How do you get better at something? Experience, otherwise known as practice, practice, practice. The more accessibility efforts performed, the better and more efficient the organization’s accessibility operational practices should become. Here are some examples.

  • You’ve got more employees with disabilities, but giving them reasonable accommodations is a hassle? Create a centralized budget and a catalog of pre-approved accommodations that people can order for themselves. Streamline the process by automatically approving anything under $100 or not always demanding medical documentation.
  • You’ve got everyone trained and testing, but accessibility bugs are uncovered too late in the release cycle? Integrate your automated tests into your CI/CD pipeline so you can reject check-ins that break accessibility tests that were previously passing.

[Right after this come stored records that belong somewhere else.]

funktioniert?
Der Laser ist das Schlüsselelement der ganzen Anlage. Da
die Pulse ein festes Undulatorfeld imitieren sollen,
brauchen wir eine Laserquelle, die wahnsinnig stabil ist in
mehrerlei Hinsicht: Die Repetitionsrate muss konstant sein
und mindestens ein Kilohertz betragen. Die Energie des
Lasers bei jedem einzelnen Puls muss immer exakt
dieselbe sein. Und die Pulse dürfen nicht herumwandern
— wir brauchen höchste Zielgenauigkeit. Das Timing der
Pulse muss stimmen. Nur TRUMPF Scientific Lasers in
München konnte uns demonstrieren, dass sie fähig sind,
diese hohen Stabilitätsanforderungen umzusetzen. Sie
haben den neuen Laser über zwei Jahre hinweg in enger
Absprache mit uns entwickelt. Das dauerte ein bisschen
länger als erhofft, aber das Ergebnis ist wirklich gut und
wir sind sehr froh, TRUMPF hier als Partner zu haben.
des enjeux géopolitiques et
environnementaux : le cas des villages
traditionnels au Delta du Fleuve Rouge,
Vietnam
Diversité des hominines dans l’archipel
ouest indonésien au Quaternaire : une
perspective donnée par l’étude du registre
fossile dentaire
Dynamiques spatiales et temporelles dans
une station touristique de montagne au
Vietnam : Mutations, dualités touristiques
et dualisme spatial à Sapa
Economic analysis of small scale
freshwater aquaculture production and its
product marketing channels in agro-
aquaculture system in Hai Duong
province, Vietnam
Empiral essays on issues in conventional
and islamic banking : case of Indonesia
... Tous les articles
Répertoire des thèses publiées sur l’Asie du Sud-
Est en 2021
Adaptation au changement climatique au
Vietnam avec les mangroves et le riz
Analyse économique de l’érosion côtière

This inflection point leads back to better accessibility compliance, which is where we started. If the organization has completed the beginning “better accessibility compliance” activities, the next time through the flywheel, take on the activities I identified as advanced.

Where should my organization begin?

This is the question I hear most often. In a flywheel, hypothetically you should be able to begin at any of the inflection points as long as you make sure that progress does not get interrupted as you travel from one inflection point to the next.

I generally recommend starting with “better accessibility compliance” because I feel it is the easiest point from which to start the flywheel spinning. It is difficult, for example, to improve accessibility maturity across the organization when you don’t know who or where your disabled customers are, or don’t have an accessibility statement. Many of the items listed in the “better accessibility compliance” inflection point are fairly straightforward to implement and entirely in the hands of the organization. Being able to find employees or customers with disabilities have outside influences that may make accomplishing those efforts easier or harder.